- Directed by: Del Lord
- Written by: Andrew Bennison
- Produced by: Jules White
- Starring: Moe Howard Larry Fine Curly Howard Nat Carr James C. Morton Billy Gilbert Gladys Gale Al Thompson Symona Boniface
- Cinematography: George Meehan
- Edited by: James Sweeney
- Distributed by: Columbia Pictures
- Release date: August 1, 1935 (U.S.);
- Running time: 18:39
- Country: United States
- Language: English

= Pardon My Scotch =

1935 American short film by Del Lord

Pardon My Scotch is a 1935 short subject directed by Del Lord starring American slapstick comedy team The Three Stooges (Moe Howard, Larry Fine and Curly Howard). It is the ninth entry in the series released by Columbia Pictures starring the comedians, who appeared in 190 shorts at the studio between 1934 and 1959.

==Plot==
The Stooges are inept professional carpenters who assume temporary stewardship of a drugstore when its proprietor departs to negotiate a large purchase of alcohol consequent to the end of Prohibition. In his absence, the trio attend to a customer who requests an alcoholic "pick-me-up". The Stooges try to concoct a suitable libation using an eclectic array of medicines and chemicals, blended in a Wellington boot.
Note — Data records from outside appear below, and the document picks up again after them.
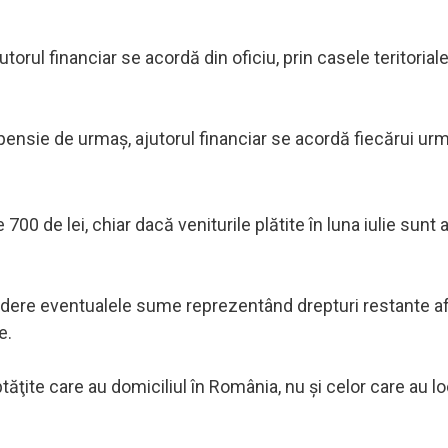
orul financiar se acordă din oficiu, prin casele teritorial
pensie de urmaş, ajutorul financiar se acordă fiecărui urm
700 de lei, chiar dacă veniturile plătite în luna iulie sunt
n vedere eventualele sume reprezentând drepturi restante a
e.
ăţite care au domiciliul în România, nu şi celor care au l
The resulting concoction, formidable in its potency, dissolves a wicker chair used as an improvised sieve. Despite its unconventional composition, the libation garners favor with the customer, who misconstrues it as Scotch. He reveals that he a liquor salesman and declares that the trio's concoction, if produced in quantity, could make the four of them rich. He entreats the Stooges to masquerade as Scotsmen and attend a soirée at his employer's residence.

Following a sequence featuring a spirited, raucous Highland Fling dance and a tumultuous dinner, the centerpiece of the event unfolds with the presentation of the barrel containing the formidable "scotch" brew. The Stooges' clumsy attempt to tap the barrel precipitates a catastrophic explosion, engulfing the assembled guests in a deluge of foam.

==Cast==
===Credited===
- Moe Howard as Moe
- Larry Fine as Larry
- Curly Howard as Curly
- Nat Carr as Mr. Martin
- James C. Morton as J. T. Walton

===Uncredited===
- Al Thompson as Mr. Jones
- Gladys Gale as Mrs. Walton
- Billy Gilbert as Signor Louis Balero Cantino
- Barlowe Borland as Scotsman from Loch Lomond
- Symona Boniface as Larry's dinner companion
- Alec Craig as Short bagpiper
- Scotty Dunsmuir as Tall bagpiper

==Production notes==
Pardon My Scotch was filmed on April 11–15, 1935, sixteen months after the ratification of the Twenty-first Amendment, which ended the American experiment with Prohibition. This event is an integral part of the storyline, with the drugstore owner (Al Thompson) frantically attempting to lay in a stock of liquor in anticipation of the imminent end of Prohibition.

The title Pardon My Scotch parodies the expression "Pardon my French." The term "Scotch" for "Scottish" is now considered impolite, although "Scotch" as a type of whiskey is still acceptable.

Pardon My Scotch is the first Stooge film to employ "Listen to the Mocking Bird" as the Stooges' official theme song, as arranged by Louis Silvers. It would be used up to and including 1939's Three Little Sew and Sews.

The gag of tossing fruit into a singer's open mouth was reused in the 1945 film Micro-Phonies.

When the liquor supplier prepares to consume the Stooges' volatile concoction, they wish him well in a triad pattern saying "Over the river," "Skip the gutter," and concluding with "Ver gerharget," a Yiddish expression meaning "get killed" or "drop dead."

The opera singer Signor Louis Balero Cantino was played by Billy Gilbert, who previously played a dangerous patient in the Three Stooges short Men in Black and would later co-star with close friend and future Stooge Shemp Howard in three B-comedies for Monogram Pictures in the 1940s. His character sings a variation on the classic Neapolitan barcarolle Santa Lucia.

The scene where the Stooges perform while the bagpipes played was featured in the film Daddy Day Care (2003).

===Moe's injury===
During the opening scene where the boys are assembling a door, Moe asks Curly to saw a piece of wood for him. Curly lays the wood on top of a wooden table, which Moe happens to be standing on. Curly then proceeds to buzzsaw both the wood and table in half, with the table splitting in two. However, the table split inward on Moe's half of it, and Moe came crashing down on his left side, breaking three ribs. He was able to pull himself up and deliver a double slap to Larry and Curly before collapsing. Moe was then rushed to the hospital while production ceased briefly. In his 1977 autobiography Moe Howard and the Three Stooges (later published as I Stooged to Conquer), Moe incorrectly identified the film in which this injury occurred as Beer and Pretzels, but otherwise recalled the injury and how it happened correctly.

The opening scene footage was reused in 1943 at the start of Dizzy Detectives.